Comme la soirée était superbe, nous poussâmes ensuite jusqu'à Carouge, où nous fûmes très cordialement reçus par quelques membres de la Section internationale de cette ville. On nous conduisit dans le local de l'Association : là Tolain et Longuet déclamèrent des vers, je laisse à deviner de quel genre[1], et De Paepe chanta la chanson si touchante de la fille de l'ouvrier que la misère a condamnée à mourir :

Reprends ton vol, ange des cieux,
Et pour toujours ferme les yeux.

La nuit tombant, nous revenons à Genève par le tramway et nous allons souper chez notre ami le Polonais Czwierzakiewicz[2]. Là, Dupont, déchargé enfin des graves fonctions de la présidence du Congrès de Lausanne, rentre avec délices dans la vie privée, et se livre à des calembours si éplafourdissants, que Chemalé se voit contraint de proposer contre lui la peine de mort. Elle est votée à l'unanimité.
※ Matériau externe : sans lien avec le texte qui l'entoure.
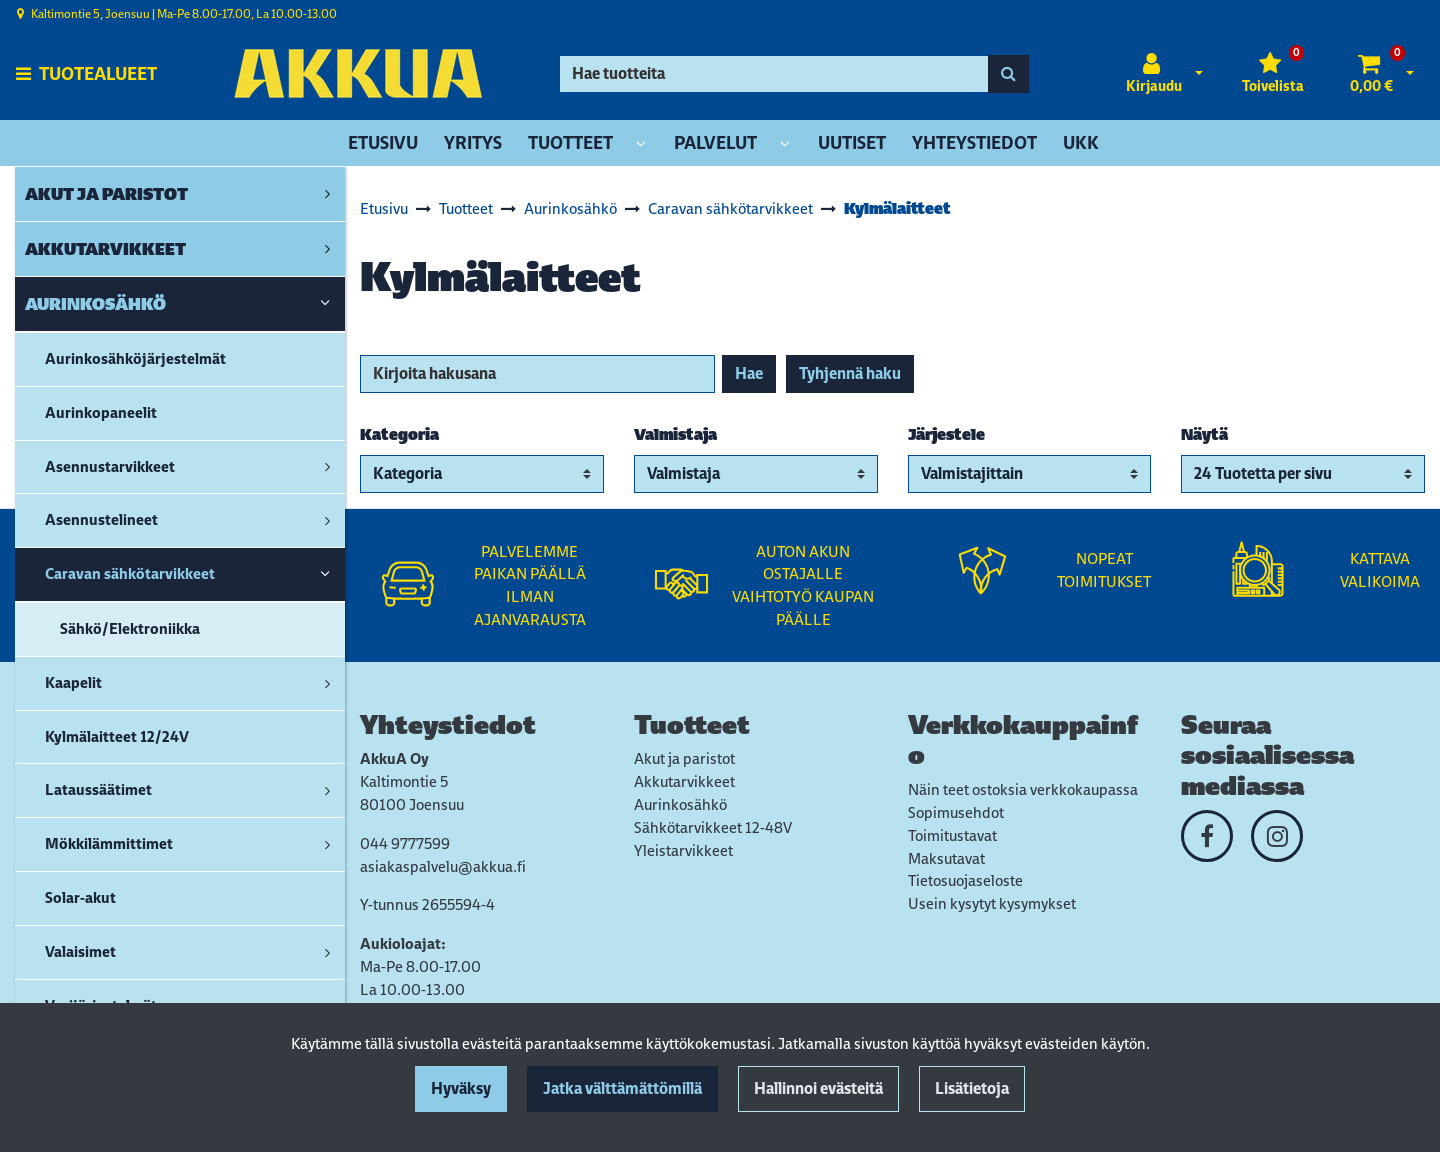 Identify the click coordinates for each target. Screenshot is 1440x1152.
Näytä (1204, 434)
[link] (327, 194)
La société, en considération des bons antécédents du coupable, consent néanmoins à la commuer en celle du silence à perpétuité...

Vers onze heures du soir, nous regagnâmes notre hôtel. Je me couchai très fatigué, tandis que De Paepe, sortant de sa valise plume et papier, se mit à écrire.

« Que fais-tu là ? lui dis-je.

— Ma correspondance.

— À ces heures ! Bien du plaisir. Pour moi, je dors. »

Et je m'endormis en effet, mais d'un sommeil agité. Quelques heures après, je me réveillai. La chandelle brûlait encore. De Paepe était toujours là, noircissant son papier.

Après l'avoir engagé à se coucher, je me rendormis pour ne plus m'éveiller qu'au jour.

En ouvrant les yeux, je vis De Paepe assis à sa petite table, et écrivant toujours. Il avait pris quelques heures de repos, et s'était levé avant moi pour se remettre au travail.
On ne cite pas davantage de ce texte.